- November’s VIX decline aligns with historical seasonal stability.
- December’s unexpected volatility spike broke last year’s pattern.
- Investors are urged to remain flexible amid evolving market dynamics.
One of the most famous indicators of the market volatility is VIX, and this index has shown rather interesting behavior in the recent months, similar to the indications of the same time last year. Despite that, in December, the actual and expected volatility increased almost contrary to the pattern, which attracted attention of observers and analysts.
Volatility Trends Show Familiar Patterns
According to the past data on VIX, November has never been a volatile month because it marks the decreasing level of volatility. Similarly, this year, the index has been trending down through the month and down significantly. This drop was consistent with previous months that Citi observed in November 2023 and it showed such a pattern might be typical of markets to calm down towards the end of the year.

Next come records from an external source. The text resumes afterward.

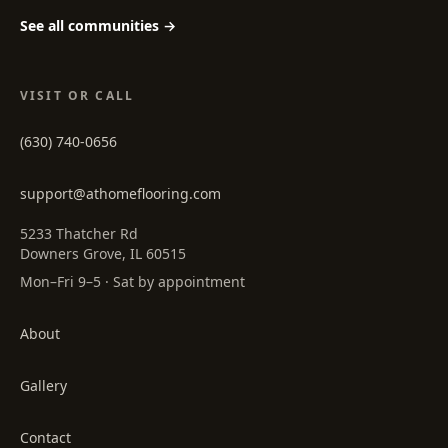
See all communities →
VISIT OR CALL
(630) 740-0656
support@athomeflooring.com
5233 Thatcher Rd
Downers Grove, IL 60515
Mon–Fri 9–5 · Sat by appointment
About
Gallery
Contact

The effects we have seen may be a result of holiday season impacts, lower trading activity, and increasing visibility into economic fundamentals as the year goes on. Experts argue that low premiums in November are likely to bring stable equity markets, while investors tend to stay in a watchful mode before year-end.
December’s Volatility Spike Deviates From the Norm
But something completely opposite happened in December 2024 which did not happen last year. Again, while December 2023 kept the volatility level low, VIX registered a sharp rise. The underlying cause of such surprising volatility is not fully understood. Still, some analysts have linked the vulnerability to increasing geopolitical tensions, outperforming indicators or results, or changes in forward guidance by the FED.

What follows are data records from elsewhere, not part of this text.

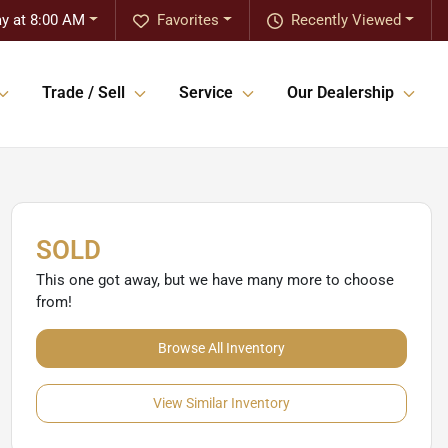
ay at 8:00 AM
Favorites
Recently Viewed
Trade / Sell
Service
Our Dealership
SOLD
This one got away, but we have many more to choose
from!
Browse All Inventory
View Similar Inventory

As this deviation clearly illustrates, financial markets have always been volatile and thus highly unpredictable; proceeding with whatever might have worked before might not be a solution when new parameters are brought into the mix by changing world dynamics. The sharp rise in stock prices should be seen as a warning that the fluctuations are an inseparable part of the markets they bare in times of ensured instability.
The difference in December volatility gives investors a new set of lessons to follow. Based on past experience, business entities generally expect situations to continue growing in the same direction; however, such a change indicates the need to stay alert and vigilant to new trends.